YOUR GOAL: Reproduce the entries exactly, beginning with the line containing "Startsida (245, 221)" and ending with their last line, both included.

DATA FOR THIS TASK:
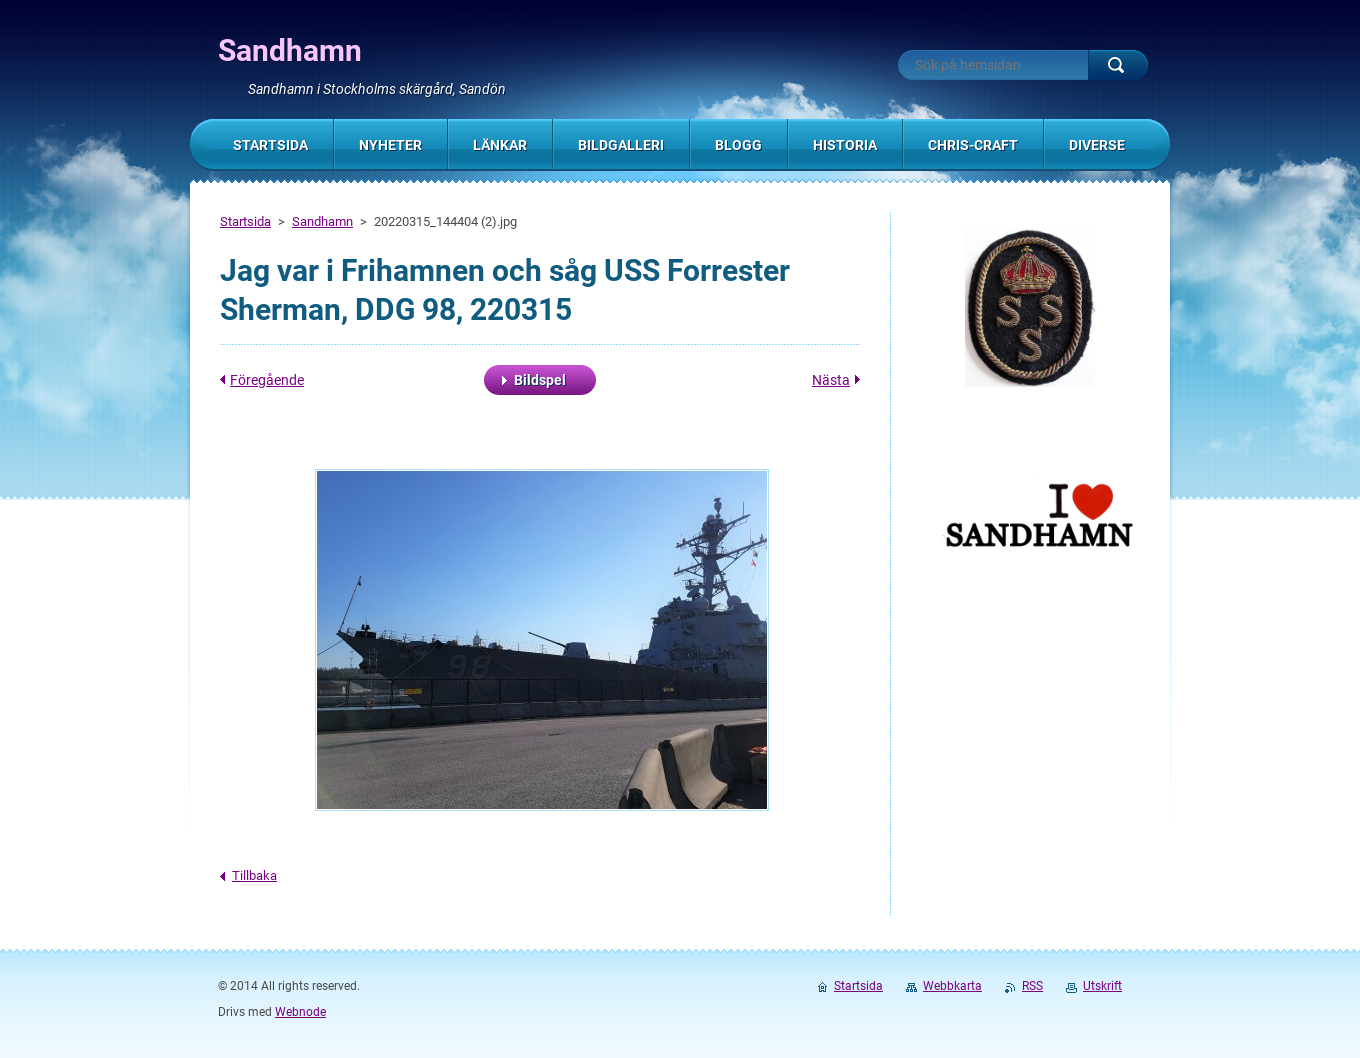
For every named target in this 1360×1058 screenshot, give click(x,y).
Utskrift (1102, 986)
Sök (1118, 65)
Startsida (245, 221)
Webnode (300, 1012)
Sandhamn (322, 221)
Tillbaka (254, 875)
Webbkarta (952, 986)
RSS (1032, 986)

RESULT FOR THIS EXERCISE:
Startsida (245, 221)
Webnode (300, 1012)
Sandhamn (322, 221)
Tillbaka (254, 875)
Webbkarta (952, 986)
RSS (1032, 986)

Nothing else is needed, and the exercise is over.